Education law also in need of improvement

If you only glanced at the headlines late last week, you might surmise that hundreds of schools were sliding backward in Washington.

Hardly.

By a variety of measures, our public school system is performing better than ever. It’s producing high school graduates who are ready to be competitive in college, trade school or work. Reading and writing scores are strong and getting stronger on the Washington Assessment of Student Learning. State students continue to lead the nation in SAT (pre-college) test scores. And the State Board of Education recently strengthened graduation requirements so that students will be even better prepared to succeed in the global economy.

Yet there was palpable gloom Thursday with the news that the number of state schools on a federal watch list mandated by the federal No Child Left Behind law had more than doubled. Results in Snohomish County generally mirrored the statewide numbers. Education experts had predicted such an outcome this year, when the law’s standards got tougher. Most of the schools on the watch list are improving, just not quickly enough.

We won’t argue that there’s not room for improvement in our schools. There’s plenty — especially in math. But if a perception of failing schools and a failing system was taken from Thursday’s news, it isn’t accurate.

No Child Left Behind, an ambitious reform adopted with bipartisan support in 2001, has the right goal: ensure that every student, regardless of race or financial status, receives a top-flight education.
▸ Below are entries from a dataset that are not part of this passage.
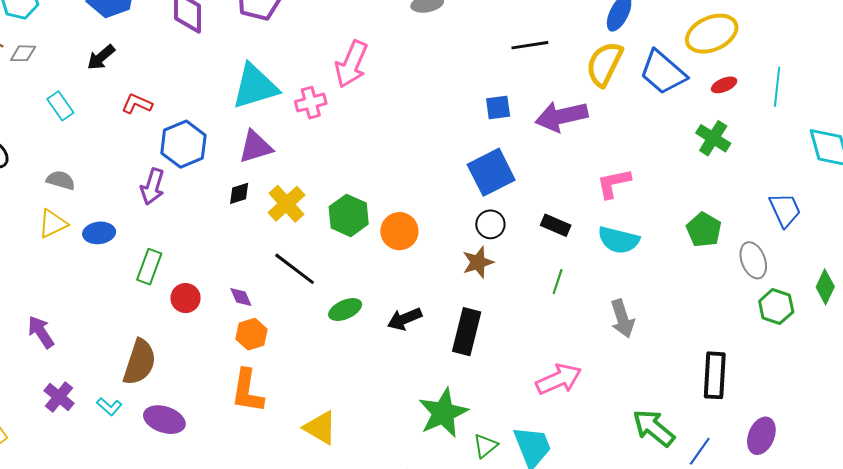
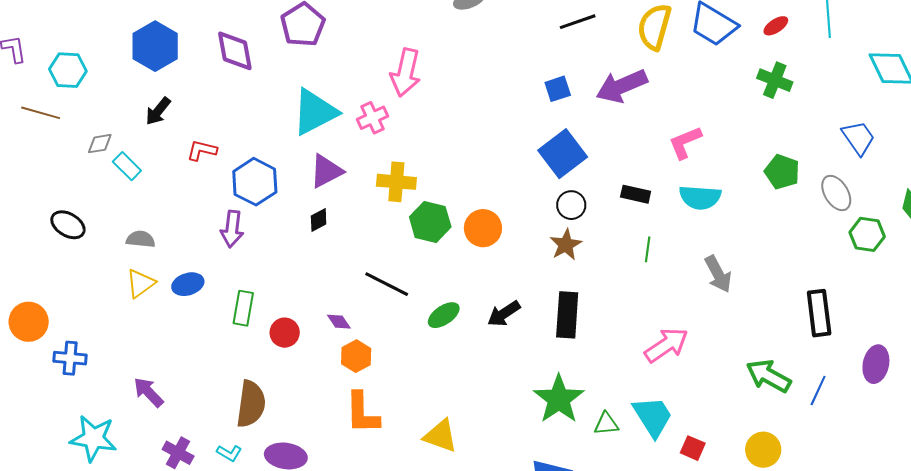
gray diamond: (23, 53) -> (100, 144), moved
yellow cross: (286, 204) -> (396, 182), moved, turned -33
green triangle: (485, 446) -> (606, 424), turned 44

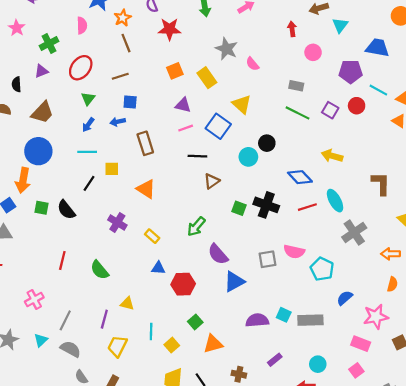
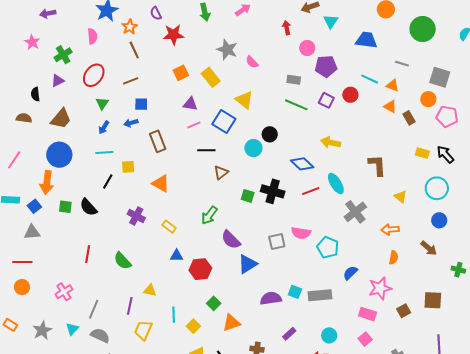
purple pentagon: (351, 72) -> (326, 66), moved

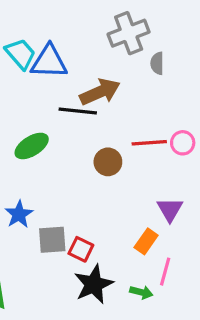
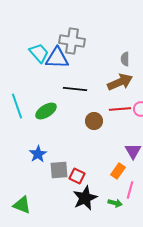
gray cross: (129, 33) -> (72, 41), moved, turned 30
brown arrow: (100, 92) -> (120, 82), moved

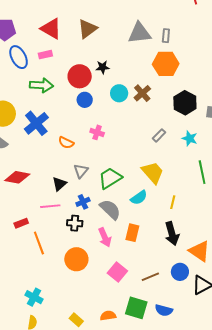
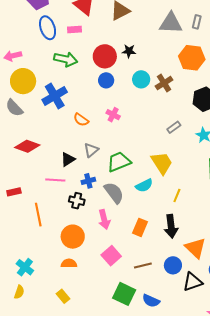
gray rectangle: (166, 36) -> (197, 22), moved
red rectangle: (21, 223) -> (14, 192), moved
orange rectangle: (132, 233) -> (140, 227), moved
orange semicircle: (108, 316) -> (69, 263), moved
Its implementation, though, has been flawed, and unintended consequences are undermining the program’s goal. Congress and the next president must get right to work in January fixing those flaws so the goal can be achieved.

The law needs more flexibility. The rigid requirement that every student in every designated subset — including special education students and immigrants who are learning English — progress at the same, preassigned rate is too often unrealistic. Some students can’t be expected to progress at the same rate as others, and schools shouldn’t face sanctions if they’ve made reasonable progress. “Reasonable” needs to be redefined.

Its punitive nature also needs work. Sanctions levied against some schools, especially those with extremely high rates of poverty, may take away funding that’s needed for specialized instruction. Accountability is crucial, but one size doesn’t fit all. A way should be found to restructure schools that are truly broken without sending schools that still have promise into an inevitable death spiral.

Several hundred Washington schools may need improvement, but so does the law that made that judgment.